= Task =
Starting at the first line and ending at the last, reproduce the records below exactly.
"""
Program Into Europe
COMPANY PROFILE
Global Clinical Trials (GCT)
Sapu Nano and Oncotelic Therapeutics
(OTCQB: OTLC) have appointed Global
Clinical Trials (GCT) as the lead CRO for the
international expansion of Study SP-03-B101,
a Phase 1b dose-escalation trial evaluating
"""
= Result of the exercise =
Program Into Europe
COMPANY PROFILE
Global Clinical Trials (GCT)
Sapu Nano and Oncotelic Therapeutics
(OTCQB: OTLC) have appointed Global
Clinical Trials (GCT) as the lead CRO for the
international expansion of Study SP-03-B101,
a Phase 1b dose-escalation trial evaluating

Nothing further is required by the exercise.